I have a cell phone but it's not internet connected. No Facebook, no Instagram, no Twitter….
BPL and my blog are the closest things I have to social media.
I'm not so bothered by the computer and the time I waste on it because it is marginal. I can, and do, walk away from it.
But I'm afraid of having a smart phone for the reasons you describe. I can see what it leads to and I'd rather not go there. I think I'd be begging for a perpetual state of "connectedness", AKA distraction.
I have to be able to walk away; I don't want it in my pocket.
I will say, however, my lack of social media, namely Facebook and Instagram, increasingly leaves me out of the loop. Many people I know communicate solely through these avenues and in many cases I seem to be getting left behind. There is often an assumption that I'll somehow know what they're planning simply because it was posted.
I'm not sure when it was decided that we had to keep up with everyone, on everything, constantly. I have a hard enough time keeping my head straight in my own little world; a constant bombardment of what people are up to seems like it would be a bit of information overload for me.

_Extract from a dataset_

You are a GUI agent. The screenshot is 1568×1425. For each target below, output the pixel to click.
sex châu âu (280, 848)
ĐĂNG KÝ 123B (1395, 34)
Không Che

I'm also a little concerned with the faux-communication these technologies seem to foster, at least with me. On the one hand, they enable us to keep in contact with people over great distances. On the other hand, this form of communication seems to warp my sense of what actual communication is. The other day my wife asked me when the last time I talked to my sister was; I responded that I emailed her two days ago….and then it occurred to me that email is not talking. There's a difference in depth and quality and I think we're beginning to forget that.
To each their own. I'm still not ready or willing to embrace this stuff beyond a certain level.
As a longtime teacher of teenagers that has seen the coming of this technology and its impact on them, I'll say one thing: We are in full swing of raising the a perpetually distracted multitasking generation.